* **What you are asked to do**: If a line of the records contains the word "Соглашением", list it.

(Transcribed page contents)
◆ ◆ ◆ ◆ ◆

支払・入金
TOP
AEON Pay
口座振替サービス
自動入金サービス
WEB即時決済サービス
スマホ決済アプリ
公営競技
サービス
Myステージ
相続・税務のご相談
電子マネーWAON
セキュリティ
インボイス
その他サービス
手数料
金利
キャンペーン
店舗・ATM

◆ ◆ ◆ ◆ ◆

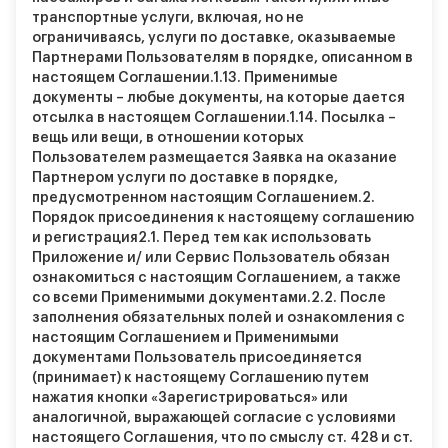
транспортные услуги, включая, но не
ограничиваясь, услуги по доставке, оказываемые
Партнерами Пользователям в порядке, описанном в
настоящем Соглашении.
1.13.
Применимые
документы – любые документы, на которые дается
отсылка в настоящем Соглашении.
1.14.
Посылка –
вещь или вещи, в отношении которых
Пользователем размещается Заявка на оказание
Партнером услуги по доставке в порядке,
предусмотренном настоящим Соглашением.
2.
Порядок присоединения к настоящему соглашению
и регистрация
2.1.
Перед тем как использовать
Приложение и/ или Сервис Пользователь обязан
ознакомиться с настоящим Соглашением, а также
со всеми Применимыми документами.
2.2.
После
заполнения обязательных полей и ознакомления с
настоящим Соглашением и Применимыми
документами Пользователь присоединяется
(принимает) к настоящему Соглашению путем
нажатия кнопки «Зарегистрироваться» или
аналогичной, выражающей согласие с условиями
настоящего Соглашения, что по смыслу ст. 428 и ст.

◆ ◆ ◆ ◆ ◆

* **Response box**:
предусмотренном настоящим Соглашением.
ознакомиться с настоящим Соглашением, а также
настоящим Соглашением и Применимыми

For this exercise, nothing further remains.